Published: July 19, 2013

**Keywords:**explicit construction, extractors, field extension, polynomials, polynomials - multivariate, Frobenius automorphisms, character sums

**Categories:**explicit construction, extractors, field extension, polynomials - multivariate, Frobenius automorphisms, character sums, special issue, APPROX-RANDOM 2012 special issue

**ACM Classification:**F.0, G.2.0, G.3

**AMS Classification:**11T06,11T23,12F05

**Abstract:**
[Plain Text Version]

A polynomial source of randomness over $\F^n$ is a random variable $X=f(Z)$ where $f$ is a polynomial map and $Z$ is a random variable distributed uniformly over $\F^r$ for some integer $r$. The three main parameters of interest associated with a polynomial source are the order $q$ of the field, the (total) degree $D$ of the map $f$, and the base-$q$ logarithm of the size of the range of $f$ over inputs in $\F^r$, denoted by $k$. For simplicity we call $X$ a $(q,D,k)$-source.
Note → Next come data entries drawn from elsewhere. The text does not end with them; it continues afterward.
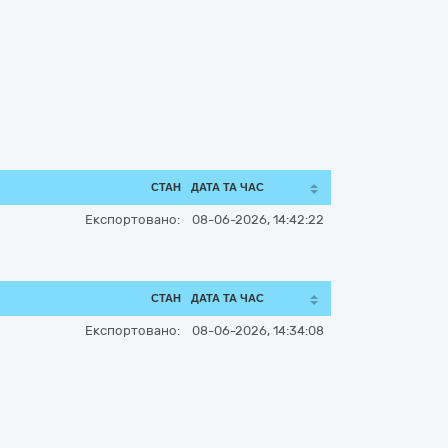
СТАН
ДАТА ТА ЧАС
Експортовано:
08-06-2026, 14:42:22
СТАН
ДАТА ТА ЧАС
Експортовано:
08-06-2026, 14:34:08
Informally, an extractor for $(q,D,k)$-sources is a function $E:\F^n\to \{0,1\}^m$ such that the distribution of the random variable $E(X)$ is close to uniform over $\{0,1\}^m$ for any $(q,D,k)$-source $X$. Generally speaking, the problem of constructing extractors for such sources becomes harder as $q$ and $k$ decrease and as $D$ increases. A rather large number of recent works in the area of derandomization have dealt with the problem of constructing extractors for $(q,1,k)$-sources, also known as “affine” sources. Constructing an extractor for non-affine sources, i.e., for $D>1$, is a much harder problem. Prior to the present work, only one construction was known, and that construction works only for fields of order much larger than $n$ (Dvir et al., CCC 2009). In particular, even for $D=2$, no construction was known for any fixed finite field. In this work we construct extractors for $(q,D,k)$-sources for fields of constant order. Our proof builds on the work of DeVos and Gabizon (CCC 2010) on extractors for affine sources. Like the DeVos--Gabizon paper, our result makes crucial use of a theorem of Hou, Leung and Xiang (J. Number Theory 2002) which gives a lower bound on the dimension of products of subspaces.

A conference version of this paper appeared in the Proceedings of the 16th Internat. Workshop on Randomization and Computation (RANDOM'12).